Managing expectations - as soon as you say bots and artificial intelligence, people think they’re going to get a human experience from a robot. We’re way off that. The learning functions in api.ai and wit are great, but they’re reactive, not proactive. People will still assume they can ask anything or speak human and the bot will respond. Best thing to do. Treat it like a robot. Reminds me of when working at Ask Jeeves. People thought that asking questions was the best way to interact, because it was ‘Jeeves’. Reality, it pretty much ran off keywords.
Logic - it’s easy to get carried away with what the bot could do. There are 2 types we’ve been experimenting with. Multi Q&A. Single questions with pre-programmed answers. And structured flow. Where eseentially, we take people down a path and keep the branches as simple as possible. Otherwise you end up in a test and fix merry go round without the confidence to share it out.
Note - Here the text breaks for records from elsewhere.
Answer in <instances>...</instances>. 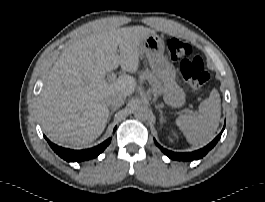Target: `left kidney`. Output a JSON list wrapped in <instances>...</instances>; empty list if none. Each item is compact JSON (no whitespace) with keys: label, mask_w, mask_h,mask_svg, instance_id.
Returning a JSON list of instances; mask_svg holds the SVG:
<instances>
[{"label":"left kidney","mask_w":265,"mask_h":202,"mask_svg":"<svg viewBox=\"0 0 265 202\" xmlns=\"http://www.w3.org/2000/svg\"><path fill=\"white\" fill-rule=\"evenodd\" d=\"M173 135L177 138V135L175 133H173Z\"/></svg>","instance_id":"1"}]
</instances>
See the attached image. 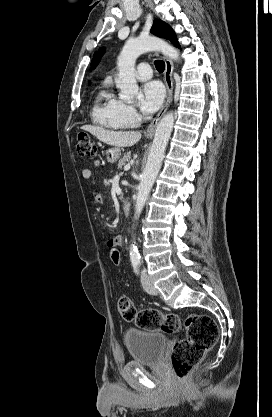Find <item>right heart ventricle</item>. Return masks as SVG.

Manual - if you’re bot’s in FB messenger it’s really easy to keep an eye on conversations (not on a huge scale of course) and be able to manually jump in and answer questions, while still capturing them and registering answers for any similar questions in future.
Personally, I think bots will become the standard for transaction of information in future. Up to now, that standard has been forms. Forms are definitely better than they have been but they’re still forms. The faster horse if you like. Bots are the car and they’ll be hear to stay. Just my opinion though -would love to debate it.